Dataset entries
◆ ◆ ◆ ◆ ◆

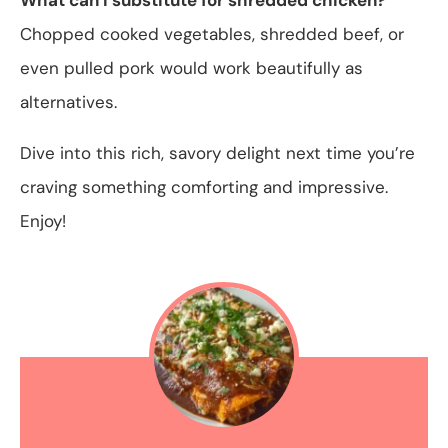
Chopped cooked vegetables, shredded beef, or
even pulled pork would work beautifully as
alternatives.
Dive into this rich, savory delight next time you’re
craving something comforting and impressive.
Enjoy!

◆ ◆ ◆ ◆ ◆

__Task item__: Emit verbatim the lines running from the one with "Dive into this" through the last line of the data, both endpoints inclusive.

__Result__:
Dive into this rich, savory delight next time you’re
craving something comforting and impressive.
Enjoy!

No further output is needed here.